Task brief
Reproduce every entry below precisely; do not include the pictures.

[Opening Data for this exercise section]

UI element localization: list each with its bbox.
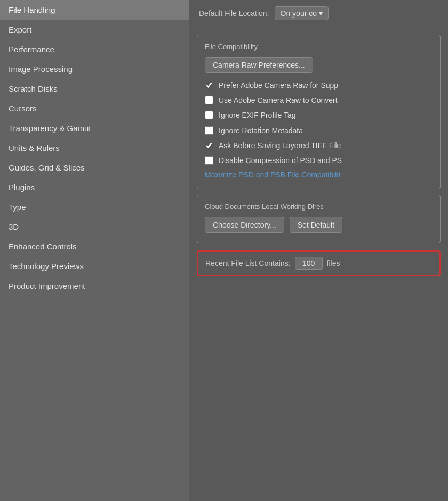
- checkbox-use-adobe-convert[interactable]: [205, 96, 213, 104]
- checkbox-row-disable-compression: Disable Compression of PSD and PS: [205, 156, 433, 165]
- checkbox-label-ignore-rotation: Ignore Rotation Metadata: [219, 126, 303, 135]
- checkbox-row-prefer-adobe: Prefer Adobe Camera Raw for Supp: [205, 80, 433, 90]
- checkbox-ignore-exif[interactable]: [205, 111, 213, 119]
- main-content: Default File Location: On your co ▾ File…: [189, 0, 448, 501]
- checkbox-ignore-rotation[interactable]: [205, 126, 213, 135]
- checkbox-row-ignore-rotation: Ignore Rotation Metadata: [205, 126, 433, 135]
- recent-file-list-input[interactable]: [295, 257, 323, 270]
- set-default-button[interactable]: Set Default: [290, 217, 342, 233]
- default-file-location-label: Default File Location:: [199, 9, 269, 18]
- sidebar-item-guides-grid-slices[interactable]: Guides, Grid & Slices: [0, 158, 189, 177]
- top-bar: Default File Location: On your co ▾: [189, 0, 448, 27]
- cloud-documents-title: Cloud Documents Local Working Direc: [205, 203, 433, 211]
- sidebar-item-scratch-disks[interactable]: Scratch Disks: [0, 79, 189, 99]
- checkbox-disable-compression[interactable]: [205, 156, 213, 165]
- checkbox-label-use-adobe-convert: Use Adobe Camera Raw to Convert: [219, 95, 338, 105]
- checkbox-ask-before-saving[interactable]: [205, 141, 213, 150]
- recent-files-bar: Recent File List Contains: files: [197, 250, 441, 276]
- recent-file-list-suffix: files: [327, 259, 340, 268]
- sidebar-item-image-processing[interactable]: Image Processing: [0, 59, 189, 79]
- checkbox-row-ignore-exif: Ignore EXIF Profile Tag: [205, 110, 433, 120]
- sidebar-item-file-handling[interactable]: File Handling: [0, 0, 189, 20]
- sidebar-item-technology-previews[interactable]: Technology Previews: [0, 256, 189, 276]
- sidebar: File HandlingExportPerformanceImage Proc…: [0, 0, 189, 501]
- sidebar-item-units-rulers[interactable]: Units & Rulers: [0, 138, 189, 158]
- sidebar-item-product-improvement[interactable]: Product Improvement: [0, 276, 189, 296]
- default-file-location-dropdown[interactable]: On your co ▾: [275, 6, 329, 20]
- checkbox-label-ignore-exif: Ignore EXIF Profile Tag: [219, 110, 295, 120]
- checkboxes-container: Prefer Adobe Camera Raw for SuppUse Adob…: [205, 80, 433, 165]
- camera-raw-preferences-button[interactable]: Camera Raw Preferences...: [205, 57, 313, 73]
- checkbox-label-prefer-adobe: Prefer Adobe Camera Raw for Supp: [219, 80, 338, 90]
- sidebar-item-export[interactable]: Export: [0, 20, 189, 39]
- recent-file-list-label: Recent File List Contains:: [205, 259, 291, 268]
- file-compatibility-section: File Compatibility Camera Raw Preference…: [197, 35, 441, 189]
- dropdown-value: On your co: [281, 9, 317, 18]
- sidebar-item-transparency-gamut[interactable]: Transparency & Gamut: [0, 118, 189, 138]
- sidebar-item-performance[interactable]: Performance: [0, 39, 189, 59]
- checkbox-label-ask-before-saving: Ask Before Saving Layered TIFF File: [219, 141, 341, 150]
- sidebar-item-3d[interactable]: 3D: [0, 217, 189, 237]
- checkbox-label-disable-compression: Disable Compression of PSD and PS: [219, 156, 342, 165]
- sidebar-item-cursors[interactable]: Cursors: [0, 99, 189, 118]
- checkbox-row-use-adobe-convert: Use Adobe Camera Raw to Convert: [205, 95, 433, 105]
- file-compatibility-title: File Compatibility: [205, 43, 433, 51]
- sidebar-item-plugins[interactable]: Plugins: [0, 177, 189, 197]
- chevron-down-icon: ▾: [319, 9, 323, 18]
- sidebar-item-enhanced-controls[interactable]: Enhanced Controls: [0, 237, 189, 256]
- cloud-documents-section: Cloud Documents Local Working Direc Choo…: [197, 195, 441, 243]
- choose-directory-button[interactable]: Choose Directory...: [205, 217, 284, 233]
- cloud-buttons-row: Choose Directory... Set Default: [205, 217, 433, 233]
- sidebar-item-type[interactable]: Type: [0, 197, 189, 217]
- checkbox-row-ask-before-saving: Ask Before Saving Layered TIFF File: [205, 141, 433, 150]
- maximize-psd-label[interactable]: Maximize PSD and PSB File Compatibilit: [205, 171, 433, 179]
- checkbox-prefer-adobe[interactable]: [205, 81, 213, 90]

[Closing Data for this exercise section]

Exercise response
UI element localization: list each with its bbox.
- checkbox-use-adobe-convert[interactable]: [205, 96, 213, 104]
- checkbox-row-disable-compression: Disable Compression of PSD and PS: [205, 156, 433, 165]
- checkbox-label-ignore-rotation: Ignore Rotation Metadata: [219, 126, 303, 135]
- checkbox-row-prefer-adobe: Prefer Adobe Camera Raw for Supp: [205, 80, 433, 90]
- checkbox-ignore-exif[interactable]: [205, 111, 213, 119]
- main-content: Default File Location: On your co ▾ File…: [189, 0, 448, 501]
- checkbox-ignore-rotation[interactable]: [205, 126, 213, 135]
- checkbox-row-ignore-rotation: Ignore Rotation Metadata: [205, 126, 433, 135]
- recent-file-list-input[interactable]: [295, 257, 323, 270]
- set-default-button[interactable]: Set Default: [290, 217, 342, 233]
- default-file-location-label: Default File Location:: [199, 9, 269, 18]
- sidebar-item-guides-grid-slices[interactable]: Guides, Grid & Slices: [0, 158, 189, 177]
- top-bar: Default File Location: On your co ▾: [189, 0, 448, 27]
- cloud-documents-title: Cloud Documents Local Working Direc: [205, 203, 433, 211]
- sidebar-item-scratch-disks[interactable]: Scratch Disks: [0, 79, 189, 99]
- checkbox-disable-compression[interactable]: [205, 156, 213, 165]
- checkbox-label-use-adobe-convert: Use Adobe Camera Raw to Convert: [219, 95, 338, 105]
- checkbox-ask-before-saving[interactable]: [205, 141, 213, 150]
- recent-files-bar: Recent File List Contains: files: [197, 250, 441, 276]
- recent-file-list-suffix: files: [327, 259, 340, 268]
- sidebar-item-image-processing[interactable]: Image Processing: [0, 59, 189, 79]
- checkbox-row-ignore-exif: Ignore EXIF Profile Tag: [205, 110, 433, 120]
- sidebar-item-file-handling[interactable]: File Handling: [0, 0, 189, 20]
- sidebar-item-technology-previews[interactable]: Technology Previews: [0, 256, 189, 276]
- sidebar: File HandlingExportPerformanceImage Proc…: [0, 0, 189, 501]
- sidebar-item-units-rulers[interactable]: Units & Rulers: [0, 138, 189, 158]
- sidebar-item-product-improvement[interactable]: Product Improvement: [0, 276, 189, 296]
- default-file-location-dropdown[interactable]: On your co ▾: [275, 6, 329, 20]
- checkbox-label-ignore-exif: Ignore EXIF Profile Tag: [219, 110, 295, 120]
- checkboxes-container: Prefer Adobe Camera Raw for SuppUse Adob…: [205, 80, 433, 165]
- camera-raw-preferences-button[interactable]: Camera Raw Preferences...: [205, 57, 313, 73]
- checkbox-label-prefer-adobe: Prefer Adobe Camera Raw for Supp: [219, 80, 338, 90]
- sidebar-item-export[interactable]: Export: [0, 20, 189, 39]
- recent-file-list-label: Recent File List Contains:: [205, 259, 291, 268]
- file-compatibility-section: File Compatibility Camera Raw Preference…: [197, 35, 441, 189]
- dropdown-value: On your co: [281, 9, 317, 18]
- sidebar-item-transparency-gamut[interactable]: Transparency & Gamut: [0, 118, 189, 138]
- sidebar-item-performance[interactable]: Performance: [0, 39, 189, 59]
- checkbox-label-ask-before-saving: Ask Before Saving Layered TIFF File: [219, 141, 341, 150]
- sidebar-item-3d[interactable]: 3D: [0, 217, 189, 237]
- checkbox-label-disable-compression: Disable Compression of PSD and PS: [219, 156, 342, 165]
- sidebar-item-cursors[interactable]: Cursors: [0, 99, 189, 118]
- checkbox-row-use-adobe-convert: Use Adobe Camera Raw to Convert: [205, 95, 433, 105]
- file-compatibility-title: File Compatibility: [205, 43, 433, 51]
- sidebar-item-plugins[interactable]: Plugins: [0, 177, 189, 197]
- chevron-down-icon: ▾: [319, 9, 323, 18]
- sidebar-item-enhanced-controls[interactable]: Enhanced Controls: [0, 237, 189, 256]
- cloud-documents-section: Cloud Documents Local Working Direc Choo…: [197, 195, 441, 243]
- choose-directory-button[interactable]: Choose Directory...: [205, 217, 284, 233]
- cloud-buttons-row: Choose Directory... Set Default: [205, 217, 433, 233]
- sidebar-item-type[interactable]: Type: [0, 197, 189, 217]
- checkbox-row-ask-before-saving: Ask Before Saving Layered TIFF File: [205, 141, 433, 150]
- maximize-psd-label[interactable]: Maximize PSD and PSB File Compatibilit: [205, 171, 433, 179]
- checkbox-prefer-adobe[interactable]: [205, 81, 213, 90]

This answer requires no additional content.